**TASK**
Exclude all pictures from your copy of the data below, which should otherwise match exactly.

**INPUT FOR THIS TASK**
((

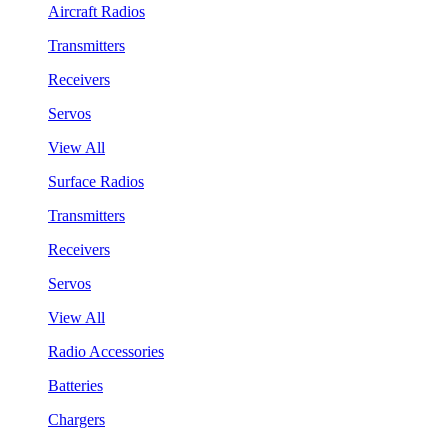
Aircraft Radios
Transmitters
Receivers
Servos
View All
Surface Radios
Transmitters
Receivers
Servos
View All
Radio Accessories
Batteries
Chargers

))

**EXERCISE RESULT**
Aircraft Radios
Transmitters
Receivers
Servos
View All
Surface Radios
Transmitters
Receivers
Servos
View All
Radio Accessories
Batteries
Chargers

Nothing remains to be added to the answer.